Pupil Premium
Purpose, Use and Eligibility
Purpose
Publicly-funded schools in England get extra funding from the government to help them improve the attainment of their disadvantaged pupils.
Evidence shows that children from disadvantaged backgrounds:
- generally face extra challenges in reaching their potential at school
- often do not perform as well as their peers
The pupil premium grant is designed to allow schools to help disadvantaged pupils by improving their progress and the exam results they achieve.
Use of the pupil premium
It’s up to school leaders to decide how to spend the pupil premium.This is because school leaders are best-placed to assess their pupils’ needs and use funding to improve attainment.
Tiered approach
Evidence suggests that pupil premium spending is most effective when schools use a tiered approach, targeting spending across the following 3 areas below but focusing on teaching quality - investing in learning and development for teachers.
Read the Education Endowment Foundation’s (EEF) pupil premium guide for information about the tiered approach to spending.
Teaching
Schools arrange training and professional development for all the their staff to improve the impact of teaching and learning for pupils.
Academic support
Schools should decide on the main issues stopping their pupils from succeeding at school and use the pupil premium to buy extra help.
Wider approaches
This may include non-academic use of the pupil premium such as:
- school breakfast clubs
- music lessons for disadvantaged pupils
- help with the cost of educational trips or visits
- speech and language therapy
Schools may find using the pupil premium in this way helps to:
- increase pupils’ confidence and resilience
- encourage pupils to be more aspirational
- benefit non-eligible pupils
Eligibility
Ever 6 free school meals
Pupil premium will continue to be based on Ever 6 free school meals, whereby pupils recorded as eligible for free school meals at the time of the October census, or at any point in the previous 6 years, will attract pupil premium funding.

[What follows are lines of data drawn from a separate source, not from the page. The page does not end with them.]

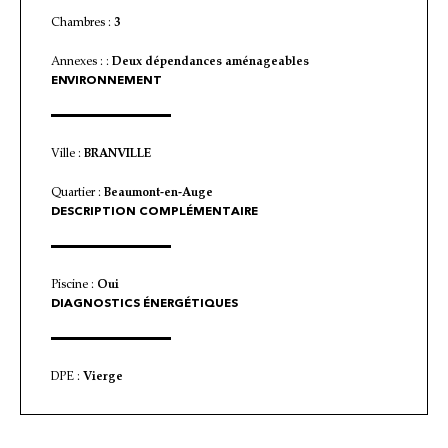
Chambres :
3
Annexes : :
Deux dépendances aménageables
ENVIRONNEMENT
Ville :
BRANVILLE
Quartier :
Beaumont-en-Auge
DESCRIPTION COMPLÉMENTAIRE
Piscine :
Oui
DIAGNOSTICS ÉNERGÉTIQUES
DPE :
Vierge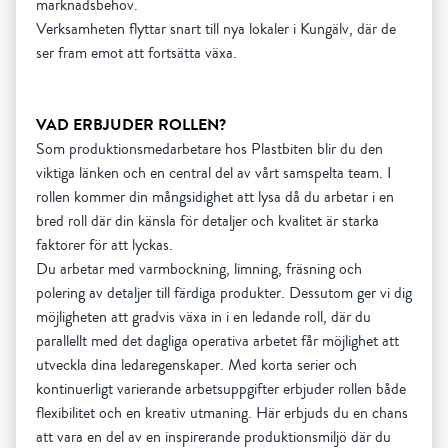
marknadsbehov.
Verksamheten flyttar snart till nya lokaler i Kungälv, där de
VAD ERBJUDER ROLLEN?
Som produktionsmedarbetare hos Plastbiten blir du den
viktiga länken och en central del av vårt samspelta team. I
rollen kommer din mångsidighet att lysa då du arbetar i en
bred roll där din känsla för detaljer och kvalitet är starka
faktorer för att lyckas.
Du arbetar med varmbockning, limning, fräsning och
polering av detaljer till färdiga produkter. Dessutom ger vi dig
möjligheten att gradvis växa in i en ledande roll, där du
parallellt med det dagliga operativa arbetet får möjlighet att
utveckla dina ledaregenskaper. Med korta serier och
kontinuerligt varierande arbetsuppgifter erbjuder rollen både
flexibilitet och en kreativ utmaning. Här erbjuds du en chans
att vara en del av en inspirerande produktionsmiljö där du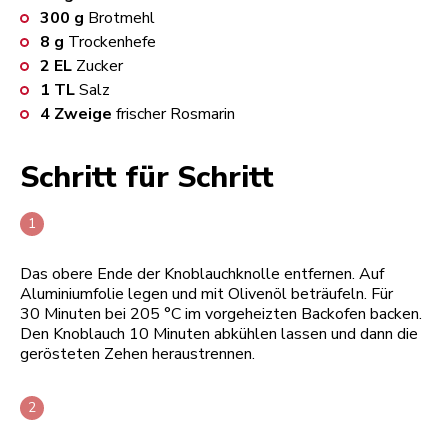
300
g
Brotmehl
8
g
Trockenhefe
2
EL
Zucker
1
TL
Salz
4
Zweige
frischer Rosmarin
Schritt für Schritt
Das obere Ende der Knoblauchknolle entfernen. Auf
Aluminiumfolie legen und mit Olivenöl beträufeln. Für
30 Minuten bei 205 °C im vorgeheizten Backofen backen.
Den Knoblauch 10 Minuten abkühlen lassen und dann die
gerösteten Zehen heraustrennen.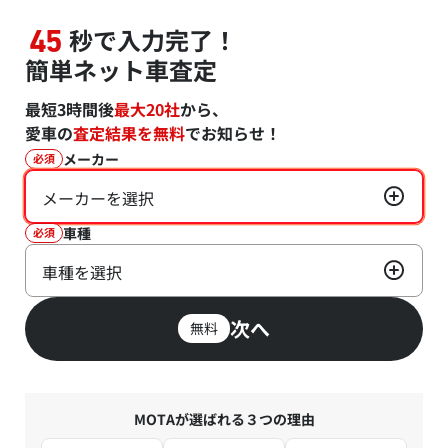
秒で入力完了！
45
簡単ネット車査定
最短3時間後
最大20社
から、
愛車の
査定結果を無料
でお知らせ！
メーカー
必須
メーカーを選択
車種
必須
車種を選択
次へ
無料
MOTAが選ばれる３つの理由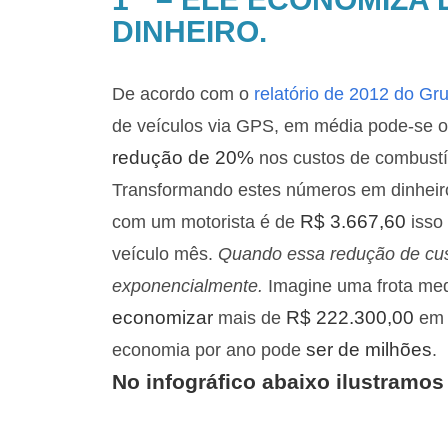
DINHEIRO.
De acordo com o
relatório de 2012 do G
de veículos via GPS, em média pode-se o
redução de 20%
nos custos de combustí
Transformando estes números em dinheir
R$ 3.667,60
com um motorista é de
isso
veículo mês.
Quando essa redução de cus
exponencialmente.
Imagine uma frota m
economizar
R$ 222.300,00
mais de
em 
ser de milhões
economia por ano pode
.
No infográfico abaixo ilustramo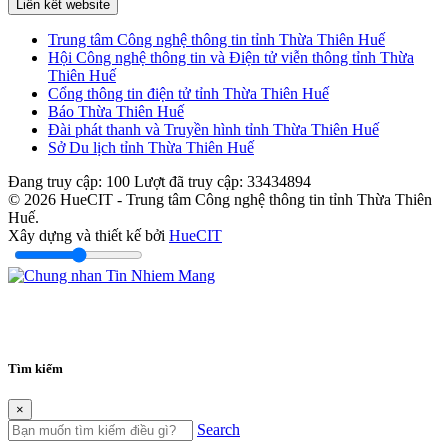
Liên kết website
Trung tâm Công nghệ thông tin tỉnh Thừa Thiên Huế
Hội Công nghệ thông tin và Điện tử viễn thông tỉnh Thừa
Thiên Huế
Cổng thông tin điện tử tỉnh Thừa Thiên Huế
Báo Thừa Thiên Huế
Đài phát thanh và Truyền hình tỉnh Thừa Thiên Huế
Sở Du lịch tỉnh Thừa Thiên Huế
Đang truy cập:
100
Lượt đã truy cập:
33434894
© 2026 HueCIT - Trung tâm Công nghệ thông tin tỉnh Thừa Thiên
Huế.
Xây dựng và thiết kế bởi
HueCIT
Tìm kiếm
×
Search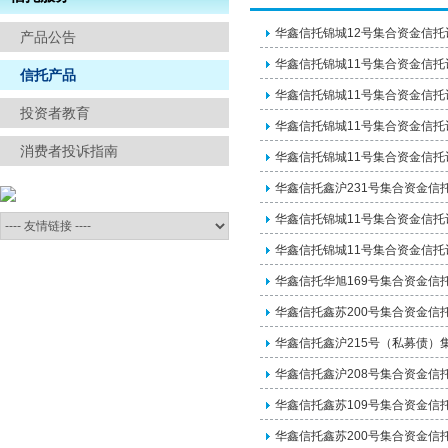
信访举报
华鑫信托锦城12号集合资金信
产品公告
华鑫信托锦城11号集合资金信
信托产品
华鑫信托锦城11号集合资金信
投资者教育
华鑫信托锦城11号集合资金信
消费者投诉指南
华鑫信托锦城11号集合资金信
华鑫信托鑫沪231号集合资金信
华鑫信托锦城11号集合资金信
华鑫信托锦城11号集合资金信
华鑫信托华旭169号集合资金信
华鑫信托鑫苏200号集合资金信
华鑫信托鑫沪215号（私募债）
华鑫信托鑫沪208号集合资金信
华鑫信托鑫苏109号集合资金信
华鑫信托鑫苏200号集合资金信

Children adopted from care or who have left care
Allocations for previously looked after children (post-looked-after children) will be based on the October census for mainstream and special schools.
Looked-after children
There will be no change to the methodology for calculating allocations for looked-after children.
As before, ESFA will allocate a provisional amount per child looked after in June. That allocation will then be updated and finalised based on the children looked-after data return SSDA903.
Ever 6 service children
Service children are not disadvantaged but share the pupil premium payment process. Service child premium allocations will be based on the October census for mainstream and special schools.